YOUR OBJECTIVE: In the entries below, the word "Vamos" appears on some lines. Copy each of those lines.

INFORMATION GIVEN:
++++++
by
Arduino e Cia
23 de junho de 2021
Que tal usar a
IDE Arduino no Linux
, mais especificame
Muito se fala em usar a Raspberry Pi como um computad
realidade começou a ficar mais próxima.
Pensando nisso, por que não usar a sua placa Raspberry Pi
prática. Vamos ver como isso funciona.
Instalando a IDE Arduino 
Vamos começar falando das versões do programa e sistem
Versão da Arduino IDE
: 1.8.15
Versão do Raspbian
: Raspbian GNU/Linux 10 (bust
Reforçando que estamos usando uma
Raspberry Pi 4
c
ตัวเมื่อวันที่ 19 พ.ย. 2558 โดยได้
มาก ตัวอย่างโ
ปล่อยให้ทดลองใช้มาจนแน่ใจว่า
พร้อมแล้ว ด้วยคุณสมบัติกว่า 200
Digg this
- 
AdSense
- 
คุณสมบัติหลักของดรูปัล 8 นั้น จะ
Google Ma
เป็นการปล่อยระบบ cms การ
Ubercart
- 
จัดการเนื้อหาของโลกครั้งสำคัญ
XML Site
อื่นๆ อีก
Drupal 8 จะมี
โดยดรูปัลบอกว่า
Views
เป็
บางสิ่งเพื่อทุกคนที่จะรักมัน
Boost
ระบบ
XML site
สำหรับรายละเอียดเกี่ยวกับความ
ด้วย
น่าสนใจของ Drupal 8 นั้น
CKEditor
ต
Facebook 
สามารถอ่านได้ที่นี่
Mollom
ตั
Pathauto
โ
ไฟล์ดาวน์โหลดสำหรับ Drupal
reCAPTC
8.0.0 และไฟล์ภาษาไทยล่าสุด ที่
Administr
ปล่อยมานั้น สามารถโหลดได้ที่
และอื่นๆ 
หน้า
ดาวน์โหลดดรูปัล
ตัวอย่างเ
++++++
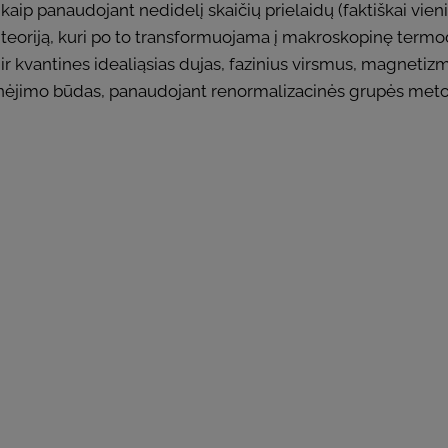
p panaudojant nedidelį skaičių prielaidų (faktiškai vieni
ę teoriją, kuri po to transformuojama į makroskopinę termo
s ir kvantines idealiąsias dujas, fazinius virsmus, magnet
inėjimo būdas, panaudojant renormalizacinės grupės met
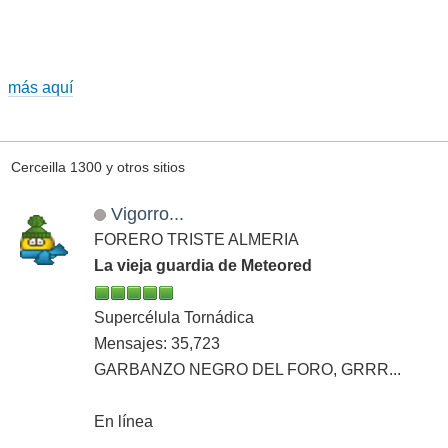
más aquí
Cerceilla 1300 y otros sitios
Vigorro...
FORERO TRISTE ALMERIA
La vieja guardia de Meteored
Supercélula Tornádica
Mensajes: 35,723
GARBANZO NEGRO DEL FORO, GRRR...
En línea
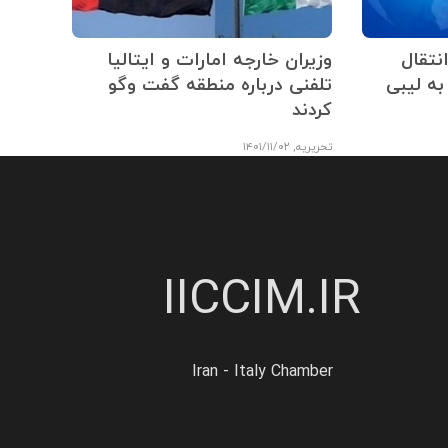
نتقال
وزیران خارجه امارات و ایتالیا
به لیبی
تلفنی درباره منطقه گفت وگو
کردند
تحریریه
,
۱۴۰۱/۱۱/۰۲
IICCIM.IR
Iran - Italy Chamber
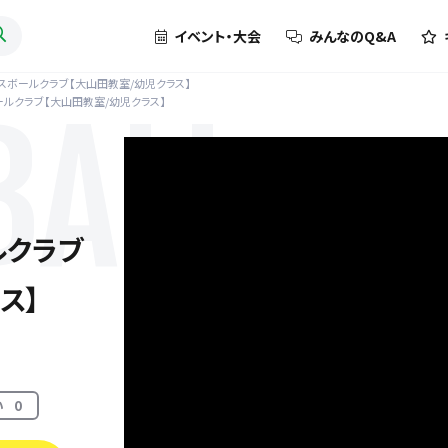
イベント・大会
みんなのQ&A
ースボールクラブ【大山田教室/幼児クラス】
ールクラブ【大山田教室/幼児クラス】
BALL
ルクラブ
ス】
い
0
++++++
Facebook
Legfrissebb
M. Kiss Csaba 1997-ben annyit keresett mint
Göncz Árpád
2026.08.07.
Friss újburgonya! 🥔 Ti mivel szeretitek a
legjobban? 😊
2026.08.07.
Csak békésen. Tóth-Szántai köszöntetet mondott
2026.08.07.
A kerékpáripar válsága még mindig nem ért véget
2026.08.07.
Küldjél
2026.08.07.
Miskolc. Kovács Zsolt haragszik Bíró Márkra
++++++
YOUR RESPONSE:
prática. Vamos ver como isso funciona.
Vamos começar falando das versões do programa e sistem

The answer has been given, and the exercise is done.